Tuesday 24 January 2017

UK nuclear weapons require proper Parliamentary scrutiny

Letter to The Times:

Your first leading article (“Atomic angst”, January 24, www.thetimes.co.uk/article/atomic-angst-7zdh3rgj8)
rightly argues  that it  has been seriously politically deleterious to Mrs May and her Defence Secretary, Sir Michael Fallon, to  be less than candid  to the public, via the television interview with Andrew Marr, and Parliament, over the Trident test failure revealed by your sister Sunday  paper.(http://www.thetimes.co.uk/edition/news/no-10-covered-up-trident-missile-fiasco-hch3shsrn)

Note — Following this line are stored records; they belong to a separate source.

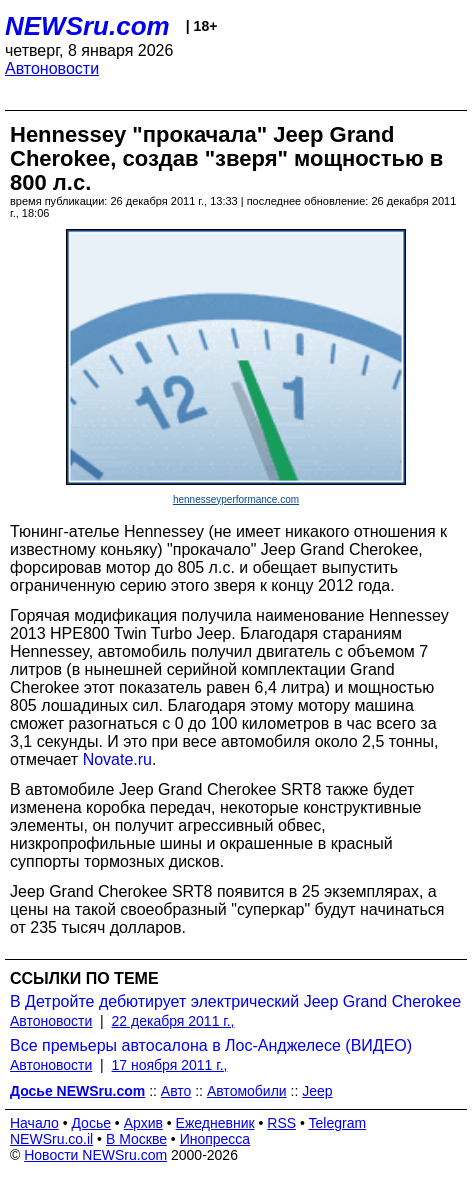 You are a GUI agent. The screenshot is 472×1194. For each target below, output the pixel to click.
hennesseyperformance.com (236, 499)
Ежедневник (215, 1123)
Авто (176, 1091)
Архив (143, 1123)
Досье (91, 1123)
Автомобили (247, 1091)
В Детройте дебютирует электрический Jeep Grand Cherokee (235, 1001)
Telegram (338, 1123)
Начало (34, 1123)
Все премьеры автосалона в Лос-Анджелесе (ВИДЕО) (211, 1045)
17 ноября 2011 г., (170, 1065)
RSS (281, 1123)
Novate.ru (117, 759)
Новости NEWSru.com (95, 1155)
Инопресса (215, 1139)
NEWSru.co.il (51, 1139)
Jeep (317, 1091)
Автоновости (52, 68)
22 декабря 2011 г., (173, 1021)
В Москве (136, 1139)
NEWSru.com (87, 26) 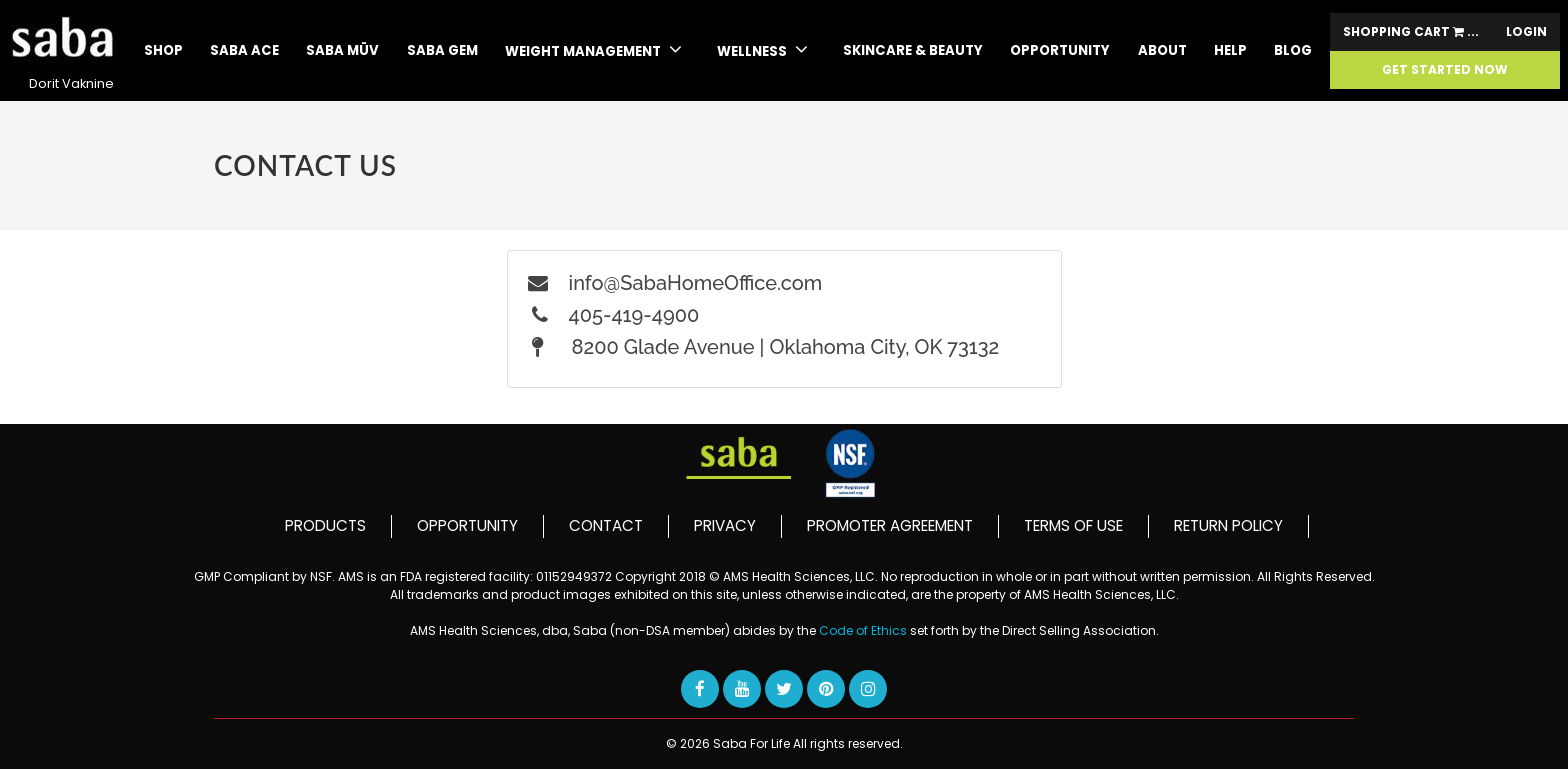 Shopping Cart (1411, 32)
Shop (163, 50)
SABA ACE (244, 50)
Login (1526, 32)
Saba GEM (442, 50)
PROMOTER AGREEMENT (890, 525)
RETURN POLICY (1228, 525)
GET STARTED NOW (1445, 70)
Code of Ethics (864, 630)
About (1162, 50)
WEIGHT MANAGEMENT (593, 50)
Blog (1293, 50)
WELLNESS (762, 50)
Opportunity (1060, 50)
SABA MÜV (342, 50)
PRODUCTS (325, 525)
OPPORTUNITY (467, 525)
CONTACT (606, 525)
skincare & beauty (913, 50)
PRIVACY (725, 525)
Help (1230, 50)
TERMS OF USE (1073, 525) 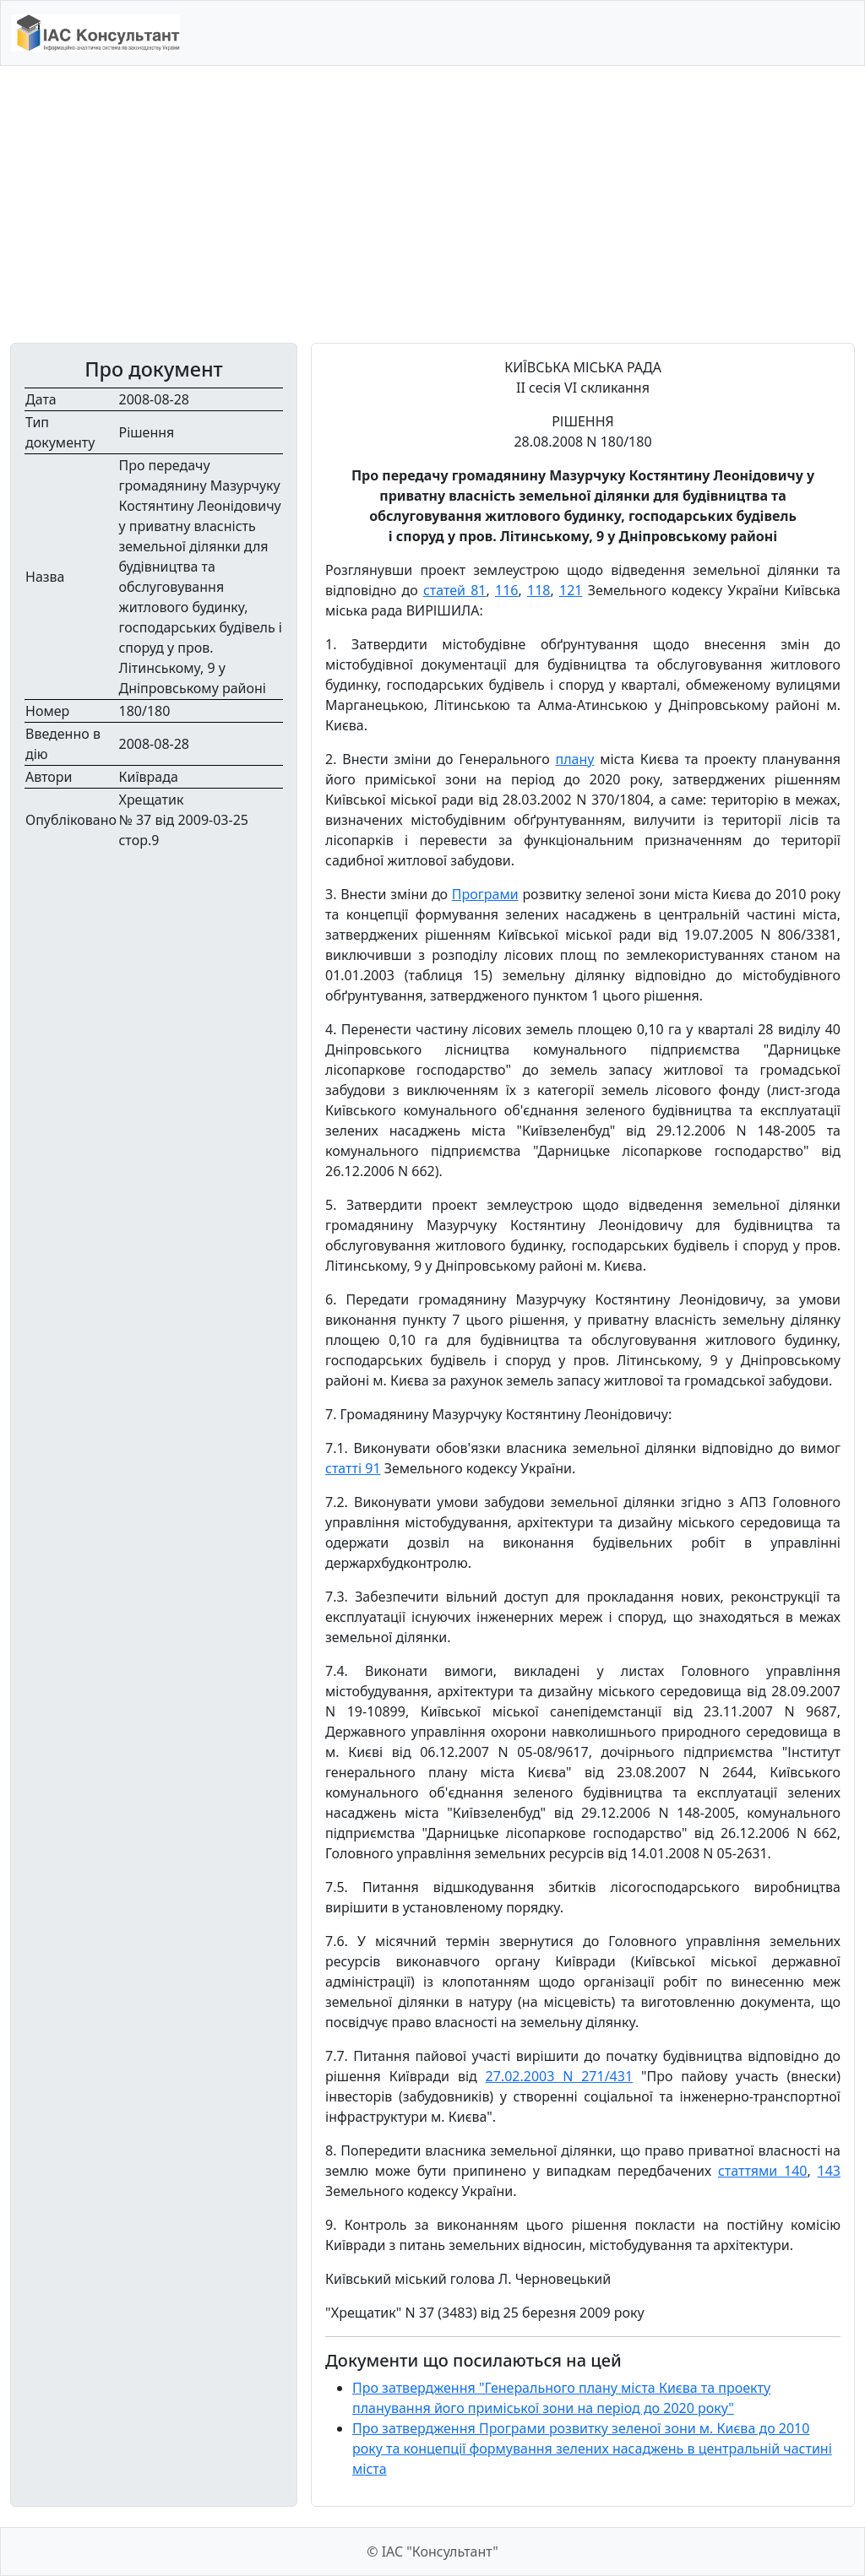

Sir Michael told MPs on 23 January that “We do not comment on the detail of submarine operations;” and added that “Let me just be very, very clear: neither I nor the Prime Minister are going to give operational details of our submarine operations or of the systems and sub-systems that are tested through a demonstration and shakedown (DESO) operation.”( https://hansard.parliament.uk/commons/2017-01-23/debates/F1A6B273-AC23-4408-9B0C-81FE88B081F2/TridentTestFiring)
This assertion is demonstrably untrue, as your news report establishes (“Fallon attacked over Trident secrecy," January 24; www.thetimes.co.uk/article/mps-find-their-questions-thwarted-by-the-ultimate-deterrent-9cxllxq52). In November  2012, the then defence minister, Philip Dunne,  provided details in a written reply  to Green Party MP, Caroline Lucas (19 November  2012, Hansard, Column 239W) of a DESO in the Atlantic ocean on 23 October 2012.
Mr Dunne also revealed  in second  reply to Mrs Lucas  that as “the UK is a signatory to The Hague Code of Conduct against Ballistic Missile Proliferation” it is “ is obliged to inform the 133 other signatories of ballistic missile and space-launch vehicle launches and test flights.”
Surely it is unacceptable to Parliament  that 133 other states were informed of the Trident test conducted in June 2016  but information was withheld from MPs and peers?
Parliament  has just been awarded  re-inforced sovereignty over the Brexit process by the Supreme Court decision. It now needs to re-establish a similar power of scrutiny over the UK’s nuclear weapons programme.